Nvidia offers AI workflows to help retailers with theft

Nvidia announced new ways to put AI to work for losses through theft in grocery and other retail operations prior to the opening of the National Retail Federation Conference Jan 15-17.

Separately at NRF, Sony Semiconductor Solutions said it will demonstrate AI sensing through its Aitrios platform for making predictions about on-shelf availability of products and store optimization.   It will launch Aitrios through Microsoft Azure Marketplace to US and European partners and customers. Aitrios-compatible AI cameras equipped with  intelligent IMX500 vision are now available, Sony added.

Qualcomm is also showing a dozen applications at the NRF event to help retailers, including drone last mile delivery with TDK sensors.

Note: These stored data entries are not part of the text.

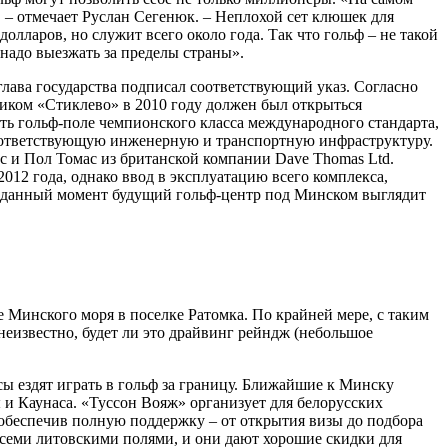
, – отмечает Руслан Сегенюк. – Неплохой сет клюшек для
 долларов, но служит всего около года. Так что гольф – не такой
 надо выезжать за пределы страны».
 глава государства подписал соответствующий указ. Согласно
ником «Стиклево» в 2010 году должен был открыться
ить гольф-поле чемпионского класса международного стандарта,
соответствующую инженерную и транспортную инфраструктуру.
с и Пол Томас из британской компании Dave Thomas Ltd.
2012 года, однако ввод в эксплуатацию всего комплекса,
 В данный момент будущий гольф-центр под Минском выглядит
 Минского моря в поселке Ратомка. По крайней мере, с таким
неизвестно, будет ли это драйвинг рейндж (небольшое
усы ездят играть в гольф за границу. Ближайшие к Минску
ы и Каунаса. «Туссон Вояж» организует для белорусских
 обеспечив полную поддержку – от открытия визы до подбора
 всеми литовскими полями, и они дают хорошие скидки для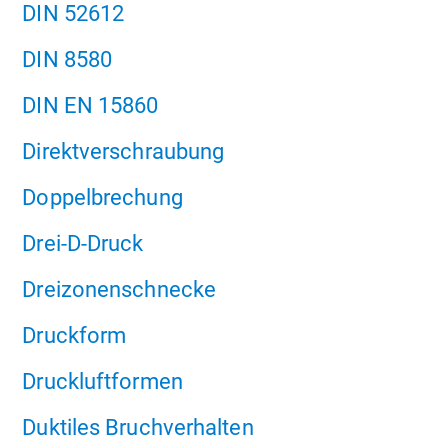
DIN 52612
DIN 8580
DIN EN 15860
Direktverschraubung
Doppelbrechung
Drei-D-Druck
Dreizonenschnecke
Druckform
Druckluftformen
Duktiles Bruchverhalten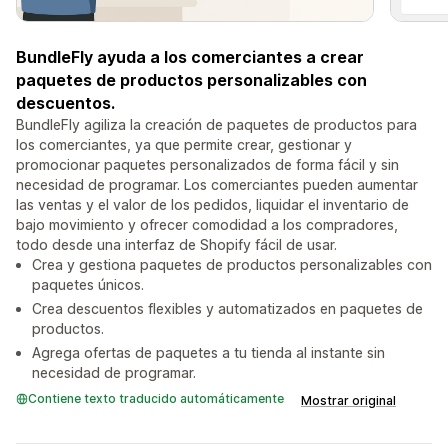
BundleFly ayuda a los comerciantes a crear
paquetes de productos personalizables con
descuentos.
BundleFly agiliza la creación de paquetes de productos para
los comerciantes, ya que permite crear, gestionar y
promocionar paquetes personalizados de forma fácil y sin
necesidad de programar. Los comerciantes pueden aumentar
las ventas y el valor de los pedidos, liquidar el inventario de
bajo movimiento y ofrecer comodidad a los compradores,
todo desde una interfaz de Shopify fácil de usar.
Crea y gestiona paquetes de productos personalizables con
paquetes únicos.
Crea descuentos flexibles y automatizados en paquetes de
productos.
Agrega ofertas de paquetes a tu tienda al instante sin
necesidad de programar.
Contiene texto traducido automáticamente
Mostrar original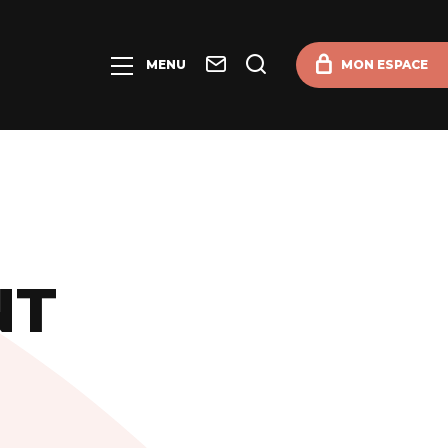
Contact
Je
MENU
MON ESPACE
recherche
NT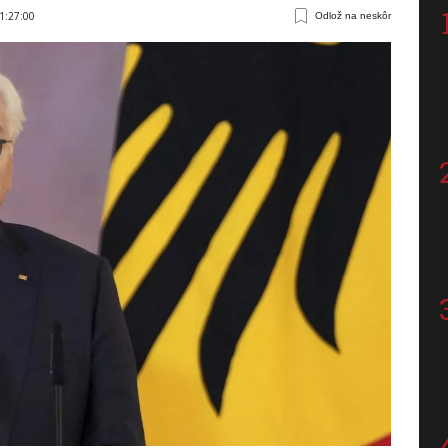
1:27:00
Odlož na neskôr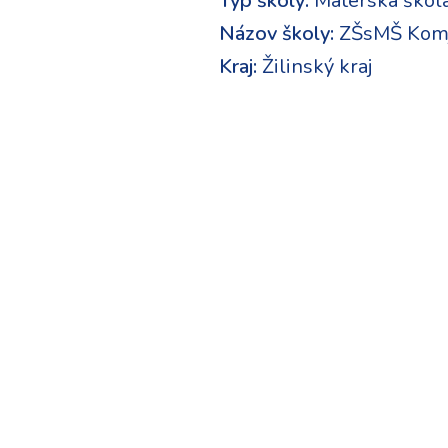
Typ školy:
Materská škol
Názov školy:
ZŠsMŠ Komj
Kraj:
Žilinský kraj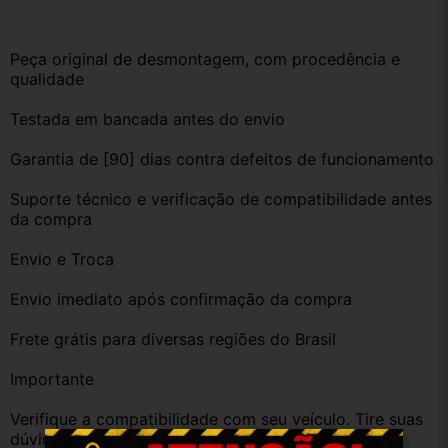
Peça original de desmontagem, com procedência e 
qualidade
Testada em bancada antes do envio
Garantia de [90] dias contra defeitos de funcionamento
Suporte técnico e verificação de compatibilidade antes 
da compra
Envio e Troca
Envio imediato após confirmação da compra
Frete grátis para diversas regiões do Brasil
Importante
Verifique a compatibilidade com seu veículo. Tire suas 
dúvidas no campo de perguntas!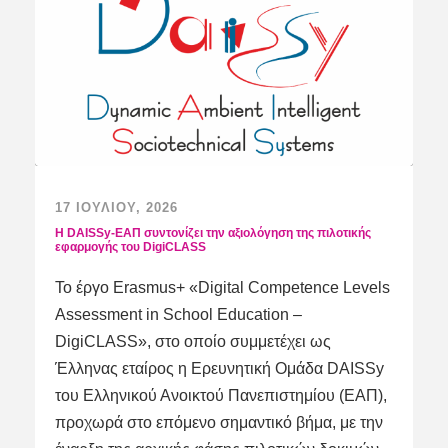
17 ΙΟΥΛΊΟΥ, 2026
Η DAISSy-ΕΑΠ συντονίζει την αξιολόγηση της πιλοτικής
εφαρμογής του DigiCLASS
Το έργο Erasmus+ «Digital Competence Levels
Assessment in School Education –
DigiCLASS», στο οποίο συμμετέχει ως
Έλληνας εταίρος η Ερευνητική Ομάδα DAISSy
του Ελληνικού Ανοικτού Πανεπιστημίου (ΕΑΠ),
προχωρά στο επόμενο σημαντικό βήμα, με την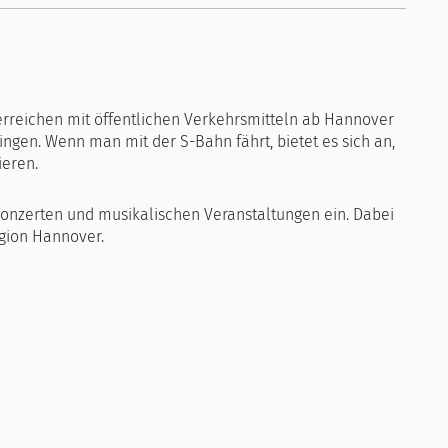
erreichen mit öffentlichen Verkehrsmitteln ab Hannover
ingen. Wenn man mit der S-Bahn fährt, bietet es sich an,
ieren.
 Konzerten und musikalischen Veranstaltungen ein. Dabei
gion Hannover.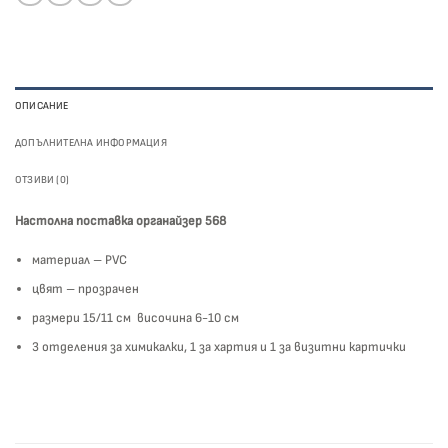
ОПИСАНИЕ
ДОПЪЛНИТЕЛНА ИНФОРМАЦИЯ
ОТЗИВИ (0)
Настолна поставка органайзер 568
материал – PVC
цвят – прозрачен
размери 15/11 см височина 6-10 см
3 отделения за химикалки, 1 за хартия и 1 за визитни картички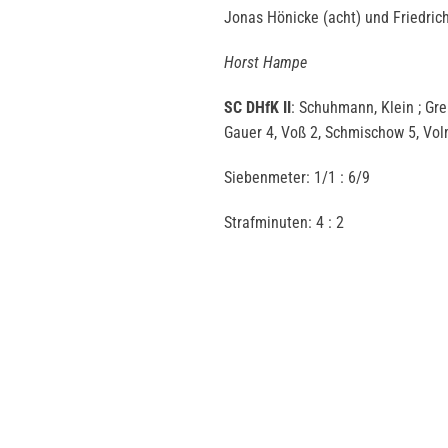
Jonas Hönicke (acht) und Friedrich
Horst Hampe
SC DHfK II
: Schuhmann, Klein ; Grei
Gauer 4, Voß 2, Schmischow 5, Vol
Siebenmeter: 1/1 : 6/9
Strafminuten: 4 : 2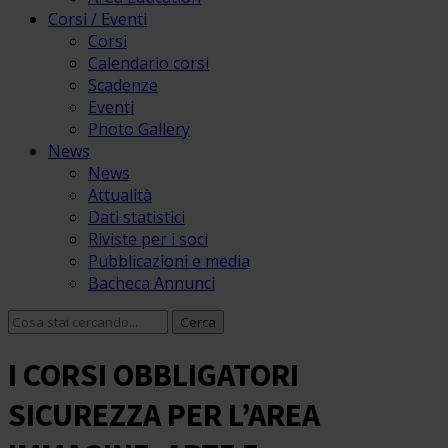
Corsi / Eventi
Corsi
Calendario corsi
Scadenze
Eventi
Photo Gallery
News
News
Attualità
Dati statistici
Riviste per i soci
Pubblicazioni e media
Bacheca Annunci
I CORSI OBBLIGATORI
SICUREZZA PER L’AREA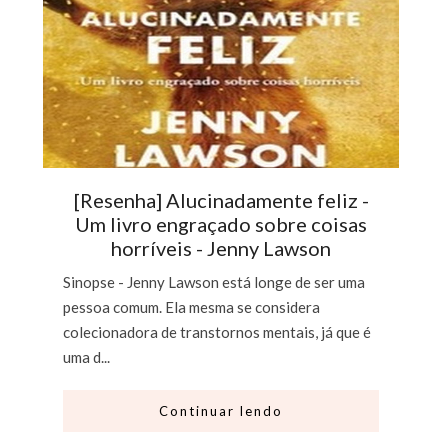
[Resenha] Alucinadamente feliz -
Um livro engraçado sobre coisas
horríveis - Jenny Lawson
Sinopse - Jenny Lawson está longe de ser uma
pessoa comum. Ela mesma se considera
colecionadora de transtornos mentais, já que é
uma d...
Continuar lendo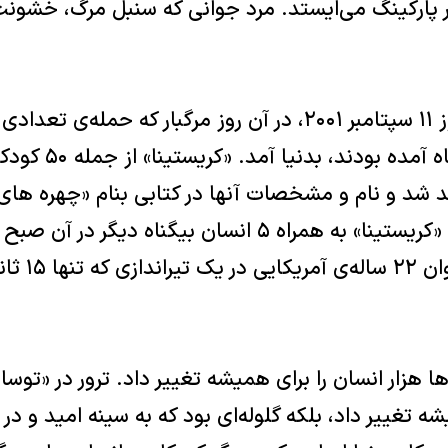
 پارکینگ می‌ایستد. مرد جوانی که سنبل مرگ، خشونت
«کریستیناگرین» در روز ۱۱ سپتامبر ۲۰۰۱، در آن روز مرگبار که ح
نیت کشتار مردم بیگناه
hope چاپ شده بود. «کریستینا» به همراه ۵ انسان بیگناه 
های هفت تیر یک
ها هزار انسان را برای همیشه تغییر داد. ترور در «توسا
ه تغییر داد، بلکه گلوله‌ای بود که به سینه امید و در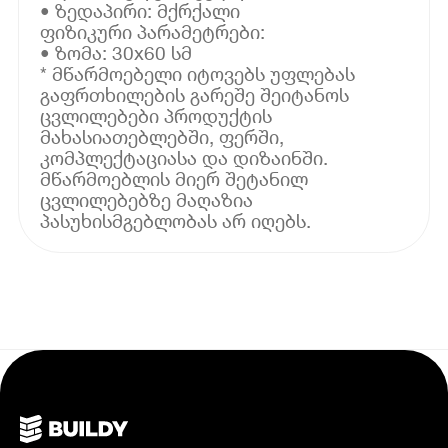
• ზედაპირი: მქრქალი
ფიზიკური პარამეტრები:
• ზომა: 30x60 სმ
* მწარმოებელი იტოვებს უფლებას
გაფრთხილების გარეშე შეიტანოს
ცვლილებები პროდუქტის
მახასიათებლებში, ფერში,
კომპლექტაციასა და დიზაინში.
მწარმოებლის მიერ შეტანილ
ცვლილებებზე მაღაზია
პასუხისმგებლობას არ იღებს.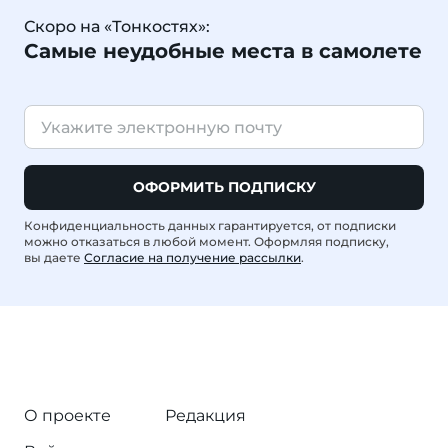
Скоро на «Тонкостях»:
Самые неудобные места в самолете
ОФОРМИТЬ ПОДПИСКУ
Конфиденциальность данных гарантируется, от подписки
можно отказаться в любой момент. Оформляя подписку,
вы даете
Согласие на получение рассылки
.
О проекте
Редакция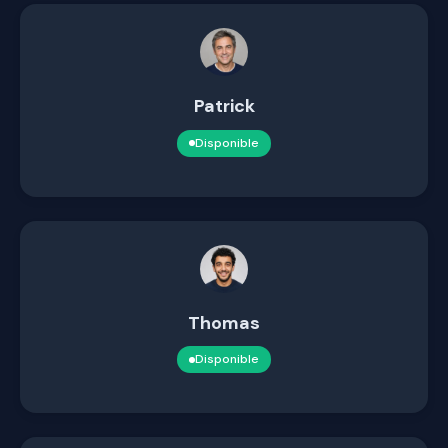
Patrick
Disponible
Thomas
Disponible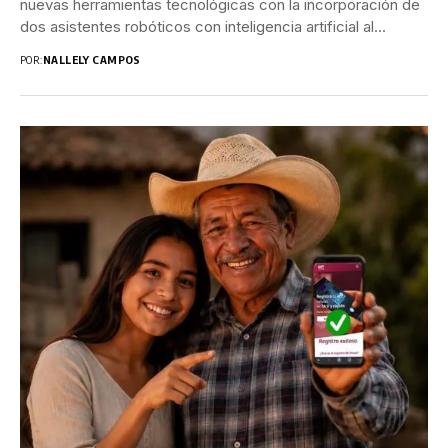
nuevas herramientas tecnológicas con la incorporación de
dos asistentes robóticos con inteligencia artificial al...
POR:
NALLELY CAMPOS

Developers of retail applications can use new Nvidia Retail AI Workflows to act as building blocks in their designs. The workflows come with thousands of pretrained images of most-stolen products along with software to be plugged into existing store applications at point of sale checkout machines.   With image scanning compared to a database of products, retailers can tell if a product being checked out by a shopper is getting charged the accurate price since some unethical shoppers have been known to substitute a low-priced item for a higher one.

Also,  images in a database can identify products seen in multiple cameras used especially in stores in Asia and Europe where in the frictionless shopping experience is catching on.  Frictionless shopping is when a shopper moves through a grocery and picks up an item such as meat or milk then stores the product in a basket, an action that may be recorded through a high-definition camera.

“There’s huge traction in frictionless shipping in Asia and Europe,” said Azita Martin, vice president of retail for Nvidia, in a briefing with reporters.

One way Nvidia’s workflow operates is by offering developers AI that recognizes hundreds of frequently stolen object like alcohol, but also in various sizes and shapes. With Nvidia Omniverse and synthetic data generation, independent software vendors can further train the AI to hundreds of thousands more products.

 The workflow is further enhanced with a few-shot learning technique developed by Nvidia to identify and capture images of new products not in the database as products are scanned at checkout.

The workflow can be used with computer vision to provide store analytics on traffic trends and where the busiest parts of a store are located. These workflows are built on Nvidia Metropolis Microservices.

The workflows will function in servers from companies such as Dell or Lenovo that run Nvidia GPUs in the back of large stores, Martin said. Infosys said it will be using Nvidia’s new workflows comprised of pre-trained models for retail SKU recognition.

Martin said Nvidia-based algorithms will have 98% accuracy and help recoup massive losses through theft. The global retail industry estimates it loses $100 billion a year in loss, damage or theft of products, with about 65% due to theft.  NRF has found theft on the rise with rising food prices.